Smart Business spoke with Jeff Beller of Skoda, Minotti & Co. to learn more about the trend toward VoIP among businesses.

How do businesses benefit from VoIP systems?

The benefits are both tangible and intangible. Some businesses make the switch for the tangible cost savings. This benefit is dependent largely on call volume, and it can be a major motivating factor for a business that makes many phone calls between multiple office locations. Cost savings also come from what is known as Moves, Adds and Changes (MAC). With a traditional system, unless the business has an in-house telecom staff, there is often a cost associated with moving an extension, adding a new employee to the system or making a programming change. A company could see a cost in the $200 range to have a vendor perform a MAC function. With a VoIP system, clients can perform these tasks themselves, eliminating these MAC charges.

There are intangible benefits as well. With VoIP, an organization can be much more flexible. Phones can be moved around in a plug-and-play fashion. No matter where they are, staff members can be present on the system and can work from home or another location just as if they were in the office. In addition, with presence information, VoIP handles calls intelligently, which enhances your ability to serve your customers. For example, when a customer calls in, a VoIP system can ring to the office phone, directly to a cell phone or to the employee’s remote office location. Finally, VoIP enhances employee productivity with features such as Outlook and CRM integration, easy-to-use conference calling, four digit dialing among multiple office locations and other innovative features like the ability to attach a voicemail to an email or a document.

Has the quality of VoIP improved recently?

It has. There have been many misperceptions about VoIP and its viability as a business product, mostly concerning call quality and network reliability. In the past, poor sound quality and dropped calls were real issues, but because manufacturers and carriers have invested so heavily in VoIP research and development, quality and reliability have improved significantly. Another misperception is that all VoIP calls go over the Internet, when in fact they can go over any data network.

Why is VoIP so well suited for smaller businesses?

Traditionally, small businesses are often early adopters of such technological advances and VoIP is no exception. Manufacturers have addressed this by including product features that make VoIP particularly attractive for smaller enterprises. This includes designing new turnkey packages specifically for small businesses. Because these systems use the Session Initiation Protocol (SIP), installation is simplified and the installation timeframe is shortened. Most importantly, the costs of VoIP have dropped, which makes it more affordable for small business owners. It is important to note, however, that VoIP can be viable for businesses of all sizes.

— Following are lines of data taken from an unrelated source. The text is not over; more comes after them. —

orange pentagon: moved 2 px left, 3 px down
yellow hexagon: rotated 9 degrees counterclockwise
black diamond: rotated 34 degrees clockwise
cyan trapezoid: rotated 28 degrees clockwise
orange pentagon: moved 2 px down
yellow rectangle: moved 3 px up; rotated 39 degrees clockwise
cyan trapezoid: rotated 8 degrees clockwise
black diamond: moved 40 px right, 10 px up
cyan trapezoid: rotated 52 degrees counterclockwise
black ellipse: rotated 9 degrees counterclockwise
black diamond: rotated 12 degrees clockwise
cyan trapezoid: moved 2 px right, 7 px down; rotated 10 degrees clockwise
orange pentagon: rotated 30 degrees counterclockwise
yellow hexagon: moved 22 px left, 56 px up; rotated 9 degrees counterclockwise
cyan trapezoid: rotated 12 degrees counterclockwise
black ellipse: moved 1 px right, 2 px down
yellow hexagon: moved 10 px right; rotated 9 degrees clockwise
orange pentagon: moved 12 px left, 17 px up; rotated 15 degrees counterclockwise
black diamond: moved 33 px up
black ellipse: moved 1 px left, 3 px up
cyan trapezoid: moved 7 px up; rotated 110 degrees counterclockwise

What factors should influence a business owner’s decision to go with VoIP?

Business owners should consider timing, cost and technology. Timing comes into play as traditional telephone systems need to be replaced as they become outdated or difficult to maintain. Business owners should consider switching to VoIP when their traditional phone systems need to be replaced. From a technology standpoint, companies in the telephone industry are dedicating their R and D almost exclusively to VoIP. This means that if you are to purchase a traditional phone system, it will most likely remain technologically stagnant as your business continues to evolve. The cost factor, which was once a major concern, no longer makes the switch to VoIP unrealistic for a small business.

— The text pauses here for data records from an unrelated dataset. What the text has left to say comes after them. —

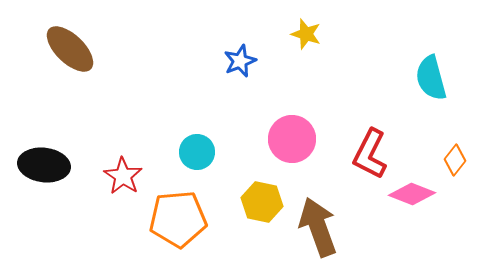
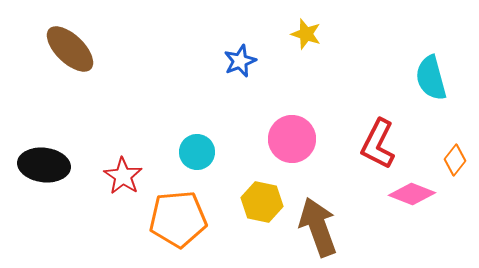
red L-shape: moved 8 px right, 10 px up
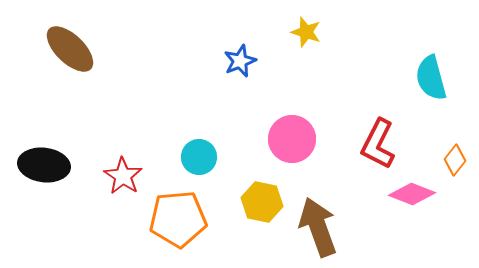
yellow star: moved 2 px up
cyan circle: moved 2 px right, 5 px down
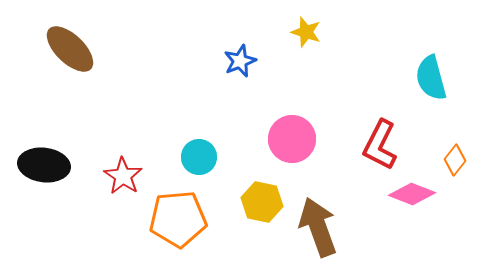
red L-shape: moved 2 px right, 1 px down
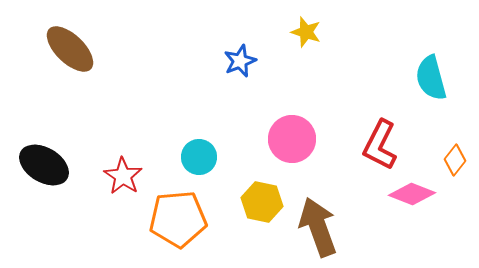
black ellipse: rotated 24 degrees clockwise
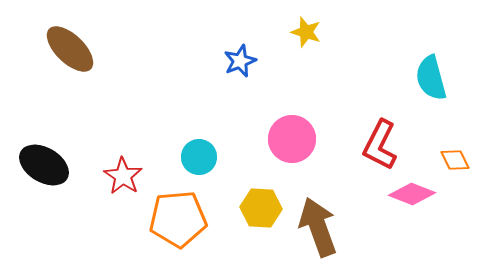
orange diamond: rotated 64 degrees counterclockwise
yellow hexagon: moved 1 px left, 6 px down; rotated 9 degrees counterclockwise
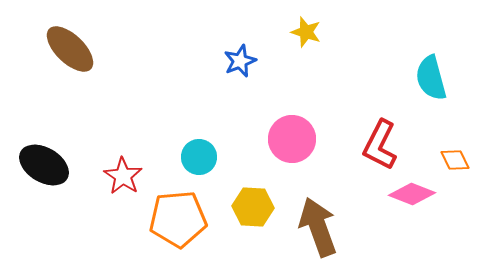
yellow hexagon: moved 8 px left, 1 px up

There are three basic VoIP system types to choose from: hosted, IP-PBX and hybrid. Finding the right one for you depends on several factors. A hybrid system can cost less and be easier to drop into an existing network with no need for re-cabling. For these reasons, hybrid systems are out-selling pure IP-PBX systems three to one.

The change to VoIP does not have to take place all at once. Instead of a complete replacement, a business with multiple locations can introduce VoIP in parallel with existing traditional services on a site-by-site basis. This can minimize any business disruptions and spread out the costs. It can also test the viability of VoIP for a business.